Buradaki köylüler şanslı bence doğası oldukça sessiz, huzurlu ve sakindi. Belkide İstanbul'un kargaşasından ben sıkıldığım için öyle gözüktü gözüme. Çubuk gölünü meşhur yapan bu köye yapılmış değirmenlerdir.


Bu değirmenler Rüzgarlı Bahçe adındaki dizi için yapılmış. Dizi tutmayınca sadece 5 bölüm çekilip kaderine terk edilmiş.


Yinede bu köye hoş bir görüntü verdiği söylenebilir. Değirmenler bakımsızlıktan kaderine terk edilmiş.


Sanırım 6 tane değirmen vardı ve bizden başkada kimseler yoktu.


Arabamı park ettiğim değirmenin kapısını iterek açtım. İçeride 4 tane yeni sayılacak koltuk vardı. 3 katlı ahşap merdivenli bir değirmen evdi burası. Bütün katları videoya aldım. Merak edenler buyursun...


Yeterince dolaştıktan sonra tekrar ana yola döndük. Artık iyice karnımız acıkmıştı. Yol güzergahımızda daha önce ziyaret ettiğimiz Taraklı vardı. Hem biraz dinleniriz hemde bir şeyler yeriz diyerek koyulduk yola.


Taraklı, termal su bakımından zengin yeni bitmek üzere olan büyük bir tesis ile meşhur olma yolunda ilerliyor. İlçenin merkezinde büyük bir kaç konak var. Hemen hepsinde de hediyelik eşya satıcıları.
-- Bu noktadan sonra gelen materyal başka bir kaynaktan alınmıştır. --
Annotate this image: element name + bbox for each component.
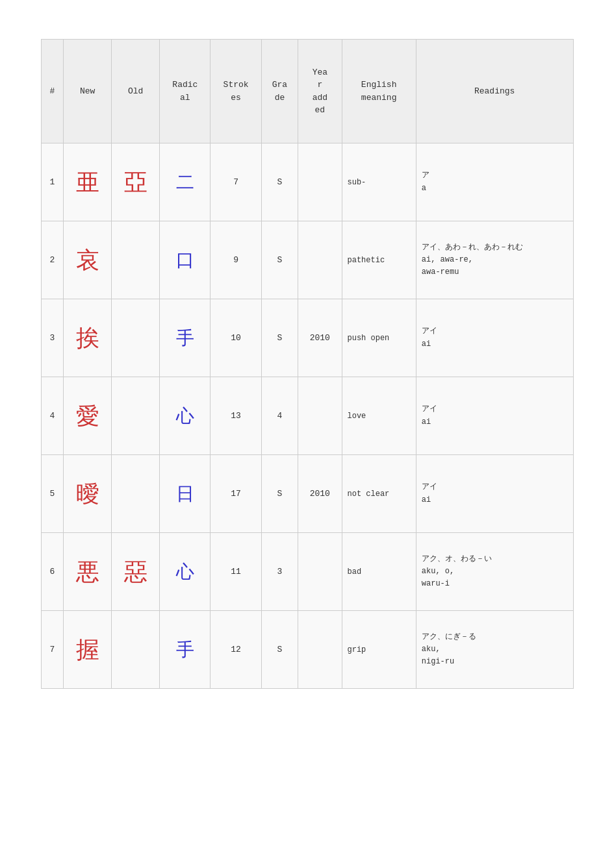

Defneciğe küçük bir oyuncak alıp bu küçük ilçenin küçük çarşına attık kendimizi. Tahmin edileceği üzere doğal ve yöresel yiyecekler satan ablalar ve amcalar karşıladı bizi.


Daha önce buraya geldiğimde ziyaret ettiğim konakta bulunan bir amca tam 57 yıldır bu işle uğraşıyormuş. Amcayla kısa sohbetimizi izlemek için tıklayın...


Pek lokantaya benzetemediğim fakat camında çorba, salata, kavurma yazan küçük şirin bir mekanda birer çorba içip dinlendik.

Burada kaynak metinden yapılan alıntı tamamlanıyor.